Gershon Hepner

Why ‘Never Again’ Is Not in the Hebrew Bible

While history cannot repeat itself, it very often rhymes:

allegedly a statement first made by the great Mark Twain,

Its moments are recorded by a meter that records the times

which don’t refrain from following this rule — this rhyme’s refrain.

The rule is one of the most basic ones the Hebrew Bible teaches,

a fact of which its readers ought to be alert, aware,

since it’s a rule that almost each of its prophetic writers preaches:

the reason why this “Never again” is one you won’t find there.

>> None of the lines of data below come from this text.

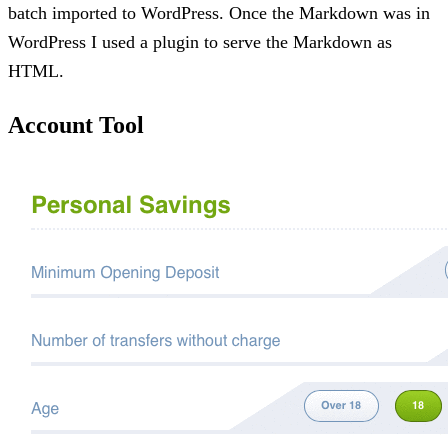
batch imported to WordPress. Once the Markdown was in
WordPress I used a plugin to serve the Markdown as
HTML.
Account Tool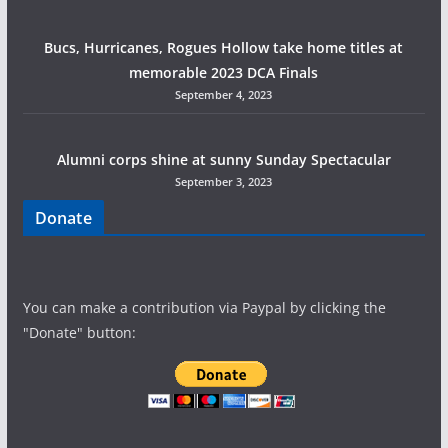
Bucs, Hurricanes, Rogues Hollow take home titles at
memorable 2023 DCA Finals
September 4, 2023
Alumni corps shine at sunny Sunday Spectacular
September 3, 2023
Donate
You can make a contribution via Paypal by clicking the
"Donate" button:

In “The Forgotten History of Hitler’s Establishment Enablers: The Nazi leader didn’t seize power; he was given it, The New Yorker, 3/18/24: Adam Gopnik writes:

Does history have patterns or merely circumstances and unique contingencies? Certainly, the Germany of 1932 was a place unto itself. The truth, that some cycles may recur but inexactly, is best captured in that fine aphorism “History does not repeat itself, but it sometimes rhymes.” Appropriately, no historian is exactly sure who said this: widely credited to Mark Twain, it was more likely first said long after his death.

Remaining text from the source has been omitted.